> _Data provided_:
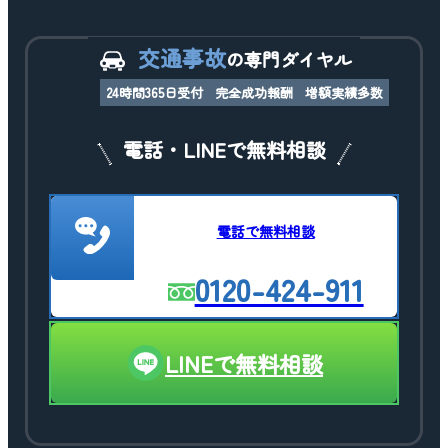
交通事故
の専門ダイヤル
24時間365日受付
完全成功報酬
増額実績多数
電話・LINEで無料相談
電話で無料相談
0120-424-911
LINEで無料相談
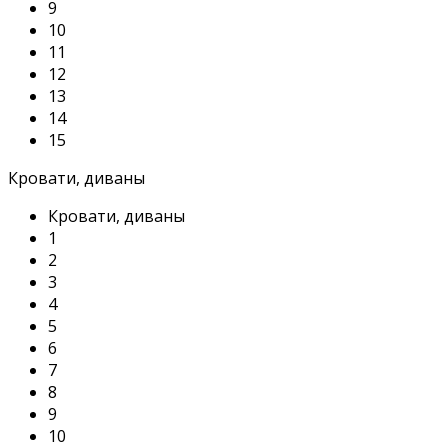
9
10
11
12
13
14
15
Кровати, диваны
Кровати, диваны
1
2
3
4
5
6
7
8
9
10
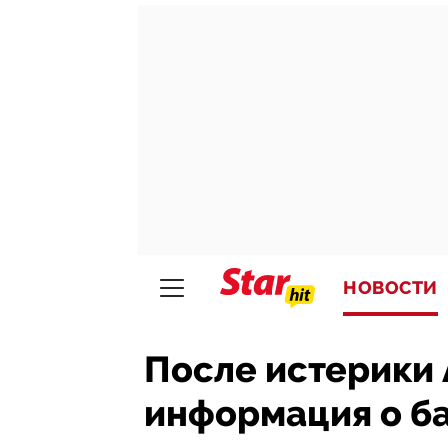
НОВОСТИ
После истерики
информация о ба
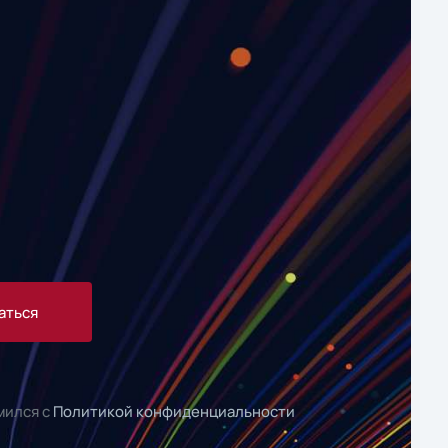
аться
мился с
Политикой конфиденциальности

> _Prompt_: Repeat the entries verbatim; no pictures.

> _Response to this exercise_:
交通事故
の専門ダイヤル
24時間365日受付
完全成功報酬
増額実績多数
電話・LINEで無料相談
電話で無料相談
0120-424-911
LINEで無料相談
9
10
11
12
13
14
15
Кровати, диваны
Кровати, диваны
1
2
3
4
5
6
7
8
9
10
НОВОСТИ
После истерики
информация о ба
аться
мился с
Политикой конфиденциальности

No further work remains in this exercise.